* Try it *
Look through the data below for the line with "How to renew a REAL ID or Limited Purpose", and transcribe it exactly together with each line after it up to and including the line with "sauce. Its versatility, make-ahead". Give nothing else.

[Records from a data collection]
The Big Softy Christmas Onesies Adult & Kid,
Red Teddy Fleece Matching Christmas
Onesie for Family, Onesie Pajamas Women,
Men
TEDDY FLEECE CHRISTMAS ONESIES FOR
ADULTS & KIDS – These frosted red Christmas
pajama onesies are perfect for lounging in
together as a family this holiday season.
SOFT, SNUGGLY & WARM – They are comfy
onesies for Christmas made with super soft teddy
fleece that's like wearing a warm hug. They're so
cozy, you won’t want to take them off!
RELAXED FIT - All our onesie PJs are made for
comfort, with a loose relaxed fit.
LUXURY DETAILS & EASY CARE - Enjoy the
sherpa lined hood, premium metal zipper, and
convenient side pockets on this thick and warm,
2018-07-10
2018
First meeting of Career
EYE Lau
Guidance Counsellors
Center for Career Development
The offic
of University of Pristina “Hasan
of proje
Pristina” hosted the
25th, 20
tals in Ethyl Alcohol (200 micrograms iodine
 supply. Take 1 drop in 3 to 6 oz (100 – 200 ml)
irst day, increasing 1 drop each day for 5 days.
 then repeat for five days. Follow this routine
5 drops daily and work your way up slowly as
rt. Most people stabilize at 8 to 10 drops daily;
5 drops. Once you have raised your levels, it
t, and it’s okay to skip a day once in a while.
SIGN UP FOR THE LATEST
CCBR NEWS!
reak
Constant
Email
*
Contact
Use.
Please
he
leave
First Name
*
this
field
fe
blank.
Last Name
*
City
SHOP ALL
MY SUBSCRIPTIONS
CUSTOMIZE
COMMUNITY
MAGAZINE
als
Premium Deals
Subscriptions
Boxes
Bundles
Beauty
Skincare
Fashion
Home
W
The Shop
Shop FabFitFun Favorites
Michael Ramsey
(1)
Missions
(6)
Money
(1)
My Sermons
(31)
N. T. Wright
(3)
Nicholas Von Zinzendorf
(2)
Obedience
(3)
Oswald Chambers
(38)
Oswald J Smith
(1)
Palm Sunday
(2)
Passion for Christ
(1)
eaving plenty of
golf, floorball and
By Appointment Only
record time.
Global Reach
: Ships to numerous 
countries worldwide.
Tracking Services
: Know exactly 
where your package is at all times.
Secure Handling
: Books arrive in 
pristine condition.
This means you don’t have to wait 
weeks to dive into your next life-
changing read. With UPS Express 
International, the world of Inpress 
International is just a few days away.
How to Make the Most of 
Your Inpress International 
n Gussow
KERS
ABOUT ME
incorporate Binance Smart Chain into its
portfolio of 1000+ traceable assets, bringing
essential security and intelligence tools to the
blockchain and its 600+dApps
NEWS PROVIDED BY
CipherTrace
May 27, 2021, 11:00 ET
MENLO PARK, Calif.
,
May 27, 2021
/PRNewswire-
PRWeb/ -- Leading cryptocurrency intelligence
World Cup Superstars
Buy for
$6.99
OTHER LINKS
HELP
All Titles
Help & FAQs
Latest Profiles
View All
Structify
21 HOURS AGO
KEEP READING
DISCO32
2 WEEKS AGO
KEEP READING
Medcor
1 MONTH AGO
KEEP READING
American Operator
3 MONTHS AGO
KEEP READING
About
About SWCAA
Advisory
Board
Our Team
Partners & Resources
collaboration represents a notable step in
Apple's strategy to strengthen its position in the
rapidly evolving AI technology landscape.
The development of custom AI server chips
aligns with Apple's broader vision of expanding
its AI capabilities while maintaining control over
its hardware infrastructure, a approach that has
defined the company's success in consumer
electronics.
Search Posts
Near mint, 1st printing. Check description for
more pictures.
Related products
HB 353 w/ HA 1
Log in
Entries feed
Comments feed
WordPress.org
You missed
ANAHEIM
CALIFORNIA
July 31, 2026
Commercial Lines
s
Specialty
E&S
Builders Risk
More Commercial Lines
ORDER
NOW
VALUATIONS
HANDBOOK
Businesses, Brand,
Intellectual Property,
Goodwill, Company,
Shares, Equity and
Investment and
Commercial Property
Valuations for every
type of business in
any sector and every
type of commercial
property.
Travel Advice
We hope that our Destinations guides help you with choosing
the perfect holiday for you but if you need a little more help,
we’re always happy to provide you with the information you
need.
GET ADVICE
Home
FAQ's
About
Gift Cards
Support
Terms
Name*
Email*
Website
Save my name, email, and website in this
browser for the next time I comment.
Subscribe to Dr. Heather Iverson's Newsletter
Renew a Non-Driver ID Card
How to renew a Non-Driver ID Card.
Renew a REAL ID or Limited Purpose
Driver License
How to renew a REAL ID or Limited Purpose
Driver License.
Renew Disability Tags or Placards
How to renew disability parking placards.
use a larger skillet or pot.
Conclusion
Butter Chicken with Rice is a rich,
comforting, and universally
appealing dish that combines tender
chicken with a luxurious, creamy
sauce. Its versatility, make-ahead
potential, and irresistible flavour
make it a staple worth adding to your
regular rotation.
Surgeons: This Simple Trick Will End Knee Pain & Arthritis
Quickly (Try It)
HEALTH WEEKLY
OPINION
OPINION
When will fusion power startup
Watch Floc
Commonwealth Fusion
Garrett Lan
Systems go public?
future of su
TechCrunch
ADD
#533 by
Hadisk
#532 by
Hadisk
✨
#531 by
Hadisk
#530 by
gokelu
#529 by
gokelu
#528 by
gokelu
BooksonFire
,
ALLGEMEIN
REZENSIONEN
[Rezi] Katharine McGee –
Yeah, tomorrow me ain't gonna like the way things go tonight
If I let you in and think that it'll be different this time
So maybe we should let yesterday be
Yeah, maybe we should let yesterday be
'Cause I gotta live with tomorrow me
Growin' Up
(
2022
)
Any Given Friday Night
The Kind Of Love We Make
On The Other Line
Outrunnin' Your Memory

* Answer space *
How to renew a REAL ID or Limited Purpose
Driver License.
Renew Disability Tags or Placards
How to renew disability parking placards.
use a larger skillet or pot.
Conclusion
Butter Chicken with Rice is a rich,
comforting, and universally
appealing dish that combines tender
chicken with a luxurious, creamy
sauce. Its versatility, make-ahead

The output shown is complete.